No, that's not a misprint: I wrote Marxist, and meant it. The
whole flavor of Kristol's screed calling for U.S. support to
Georgia, with its appeals to emotion interwoven with bogus
historical analogies, reeks of the ideologue's sweaty-browed
rhetoric. He is like a little
Lenin, exhorting us to follow the bright flag of "democratic"
internationalism to the very ends of the earth, which is surely
where South Ossetia is located, as least as far as Americans are
concerned. One hears, in Kristol's exhortations, the hectoring tone
of the old Soviet commissar, albeit of the Menshevik rather than the
Bolshevik variety, and this brings to mind a point made by the late
Murray N. Rothbard in his
justly famous 1992 speech to
the John Randolph Club:
"When I was growing up, I found that the main argument against
laissez-faire, and for socialism, was that socialism and communism
were inevitable: 'You can't turn back the clock!' they chanted, 'you
can't turn back the clock.' But the clock of the once-mighty Soviet
Union, the clock of Marxism-Leninism, a creed that once mastered
half the world, is not only turned back, but lies dead and broken
forever. But we must not rest content with this victory.
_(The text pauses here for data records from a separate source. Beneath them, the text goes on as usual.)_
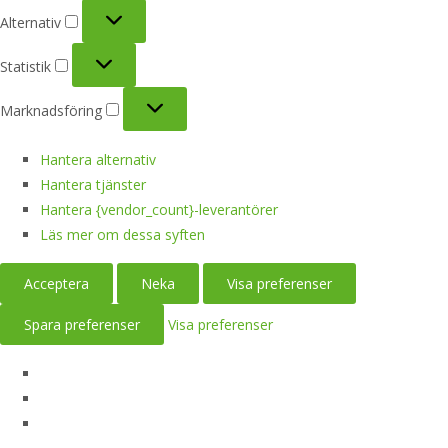
Alternativ
Alternativ
Statistik
Statistik
Marknadsföring
Marknadsföring
Hantera alternativ
Hantera tjänster
Hantera {vendor_count}-leverantörer
Läs mer om dessa syften
Acceptera
Neka
Visa preferenser
Spara preferenser
Visa preferenser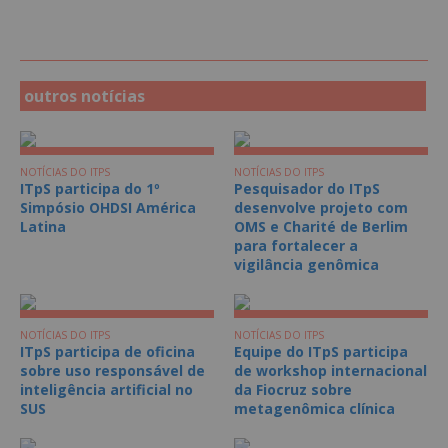
outros notícias
NOTÍCIAS DO ITPS
NOTÍCIAS DO ITPS
ITpS participa do 1º
Pesquisador do ITpS
Simpósio OHDSI América
desenvolve projeto com
Latina
OMS e Charité de Berlim
para fortalecer a
vigilância genômica
NOTÍCIAS DO ITPS
NOTÍCIAS DO ITPS
ITpS participa de oficina
Equipe do ITpS participa
sobre uso responsável de
de workshop internacional
inteligência artificial no
da Fiocruz sobre
SUS
metagenômica clínica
For though
Marxism-Bolshevism is gone forever, there still remains, plaguing us
everywhere, its evil cousin: call it 'soft Marxism,'
'Marxism-Humanism,' 'Marxism-Bernsteinism,' 'Marxism-Trotskyism,'
'Marxism-Freudianism,' well, let's just call it 'Menshevism,' or
'social democracy.'
"Social democracy is still here in all its variants, defining
our entire respectable political spectrum, from advanced victimology
and feminism on the left over to neoconservatism on the right. We
are now trapped, in America, inside a Menshevik fantasy, with the
narrow bounds of respectable debate set for us by various brands of
Marxists. It is now our task, the task of the resurgent right, of
the paleo movement, to break those bonds, to finish the job, to
finish off Marxism forever."
Of course, the
neoconservatives, of which Kristol is the ringleader,
came from the
left side of the spectrum and trace
their historical antecedents all the way
back to the schismatic Marxist sects
of the 1930s and the epic battles between Trotsky and Stalin (they
were partisans
of the former). They were, in short, the American Mensheviks of
their time. In their hegira from
the far left to the neocon right – a more fully
documented
odyssey exists only for that undertaken by Ulysses – they yet retain
the telling characteristics of their Menshevik heritage, which
Kristol proudly upholds to this day.
At a time when people are losing
their homes and economists are beginning to talk about another
Great Depression, Kristol's proposal to send millions more in
"aid" to Georgia is obscene. Now that's real anti-Americanism –
sending taxpayer dollars to a Georgian despot while people in this
country are hurting. It's also political suicide for the Republicans
to raise the prospect of intervening in Georgia's internal problems
when we're already bogged down in the Iraq
quagmire, from which there seems little hope of early
extrication. So much for Kristol, the grand strategist of the GOP.
He and his fellow neocons are dragging down the Republican Party
along with their own sinking credibility.
The myth of poor little Georgia, a newborn and promising
"democracy" threatened, bullied, and battered by
Putin-the-reincarnation-of-Stalin is bogus from beginning to end. It
is a Bizarro
World rendition of what is really happening in South Ossetia and
the wider region: that is, a curiously and consistently inverted
version of reality in which up is down, black is white, and the
Georgians did not invade South Ossetia, killing thousands and
driving many more northward.
According to our "free" media, the Georgians didn't invade the
land of the Ossetians – they merely tried to "retake"
it, as a child would bloodlessly and even quite playfully retake
a shiny red ball from a playmate. Those evil Russkies, on the
other hand, invaded,
plunged
into, and escalated
their attack
on Georgia. At least, those are the words our "reporters" are
using. As George Orwell emphasized,
the corruption of language is a form
of control, and the American media in collusion
with the government is expert at this, especially in its war reporting.